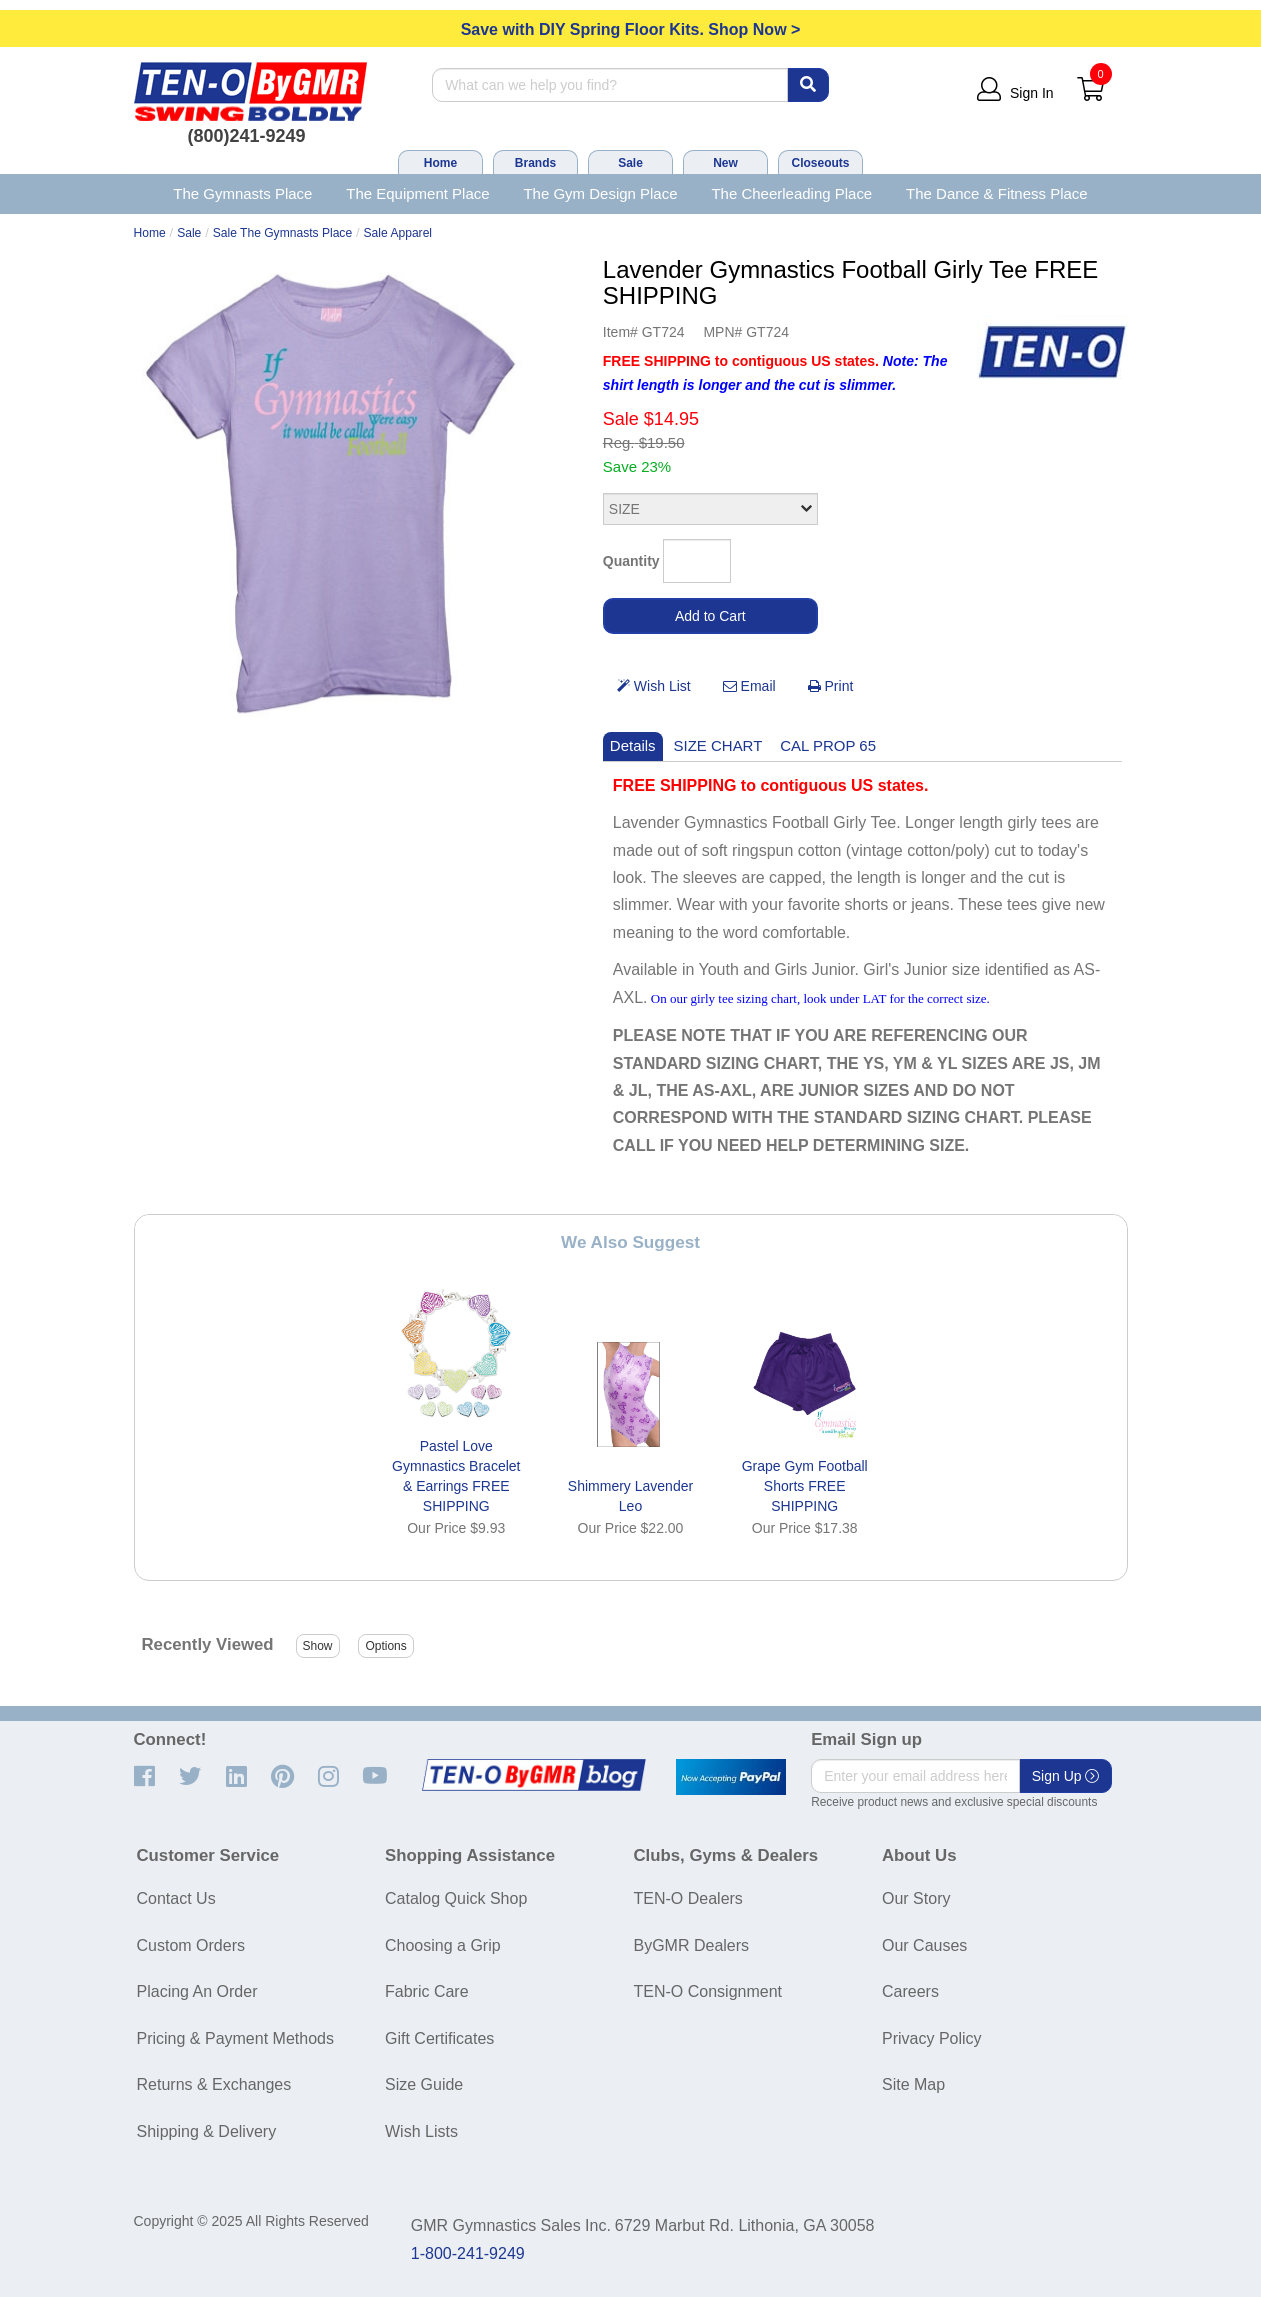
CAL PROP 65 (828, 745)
════
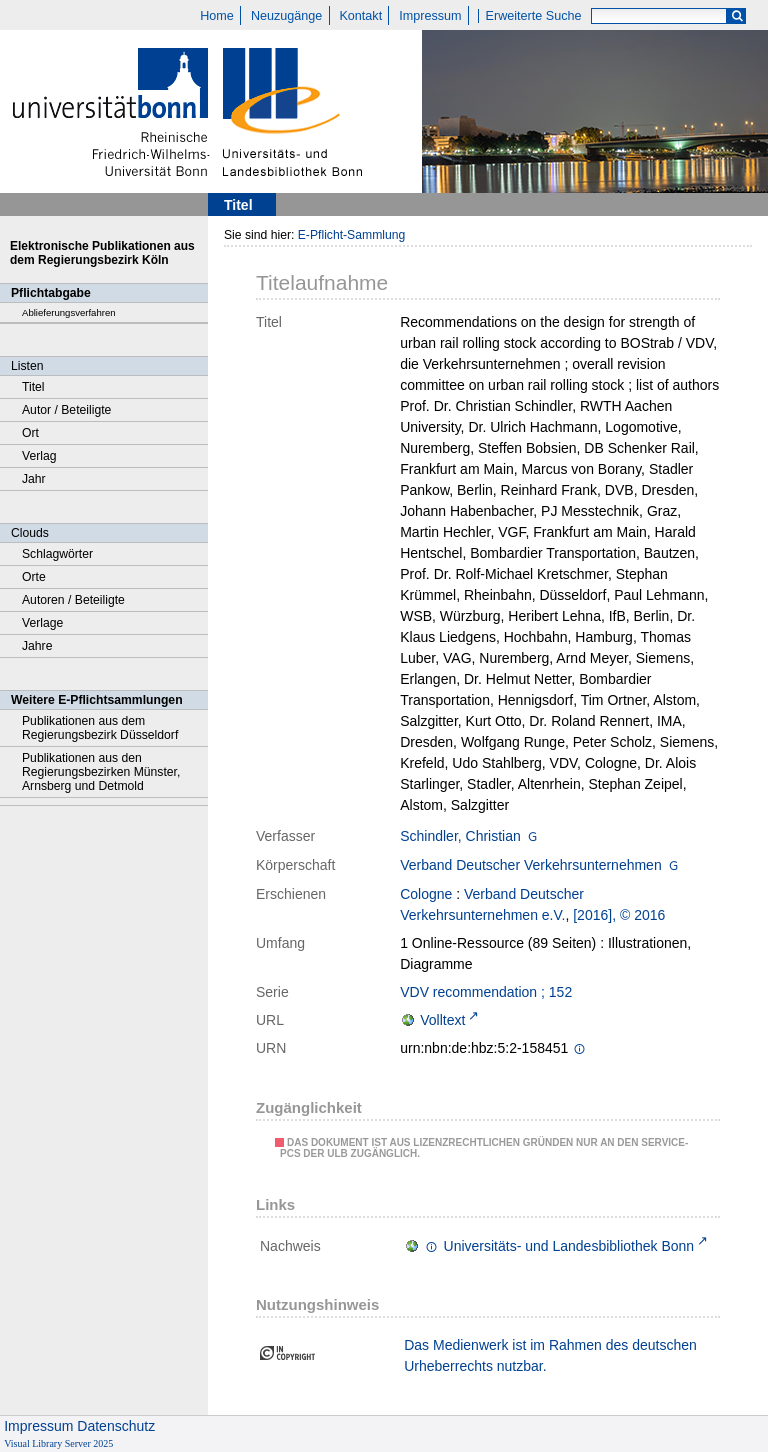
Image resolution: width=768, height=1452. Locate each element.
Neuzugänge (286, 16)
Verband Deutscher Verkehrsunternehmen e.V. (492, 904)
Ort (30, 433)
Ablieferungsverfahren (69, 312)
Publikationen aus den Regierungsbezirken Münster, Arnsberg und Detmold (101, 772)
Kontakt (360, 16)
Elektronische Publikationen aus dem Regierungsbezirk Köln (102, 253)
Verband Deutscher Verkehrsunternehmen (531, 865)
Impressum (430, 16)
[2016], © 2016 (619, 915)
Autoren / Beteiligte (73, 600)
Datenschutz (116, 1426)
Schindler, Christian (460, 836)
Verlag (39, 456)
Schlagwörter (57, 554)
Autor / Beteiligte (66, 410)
════
▶ _WHAT TO PRODUCE_:
How many lines in the records above contain the word "Beteiligte"? Answer with the number only.

▶ _OUTPUT OF THE TASK_:
2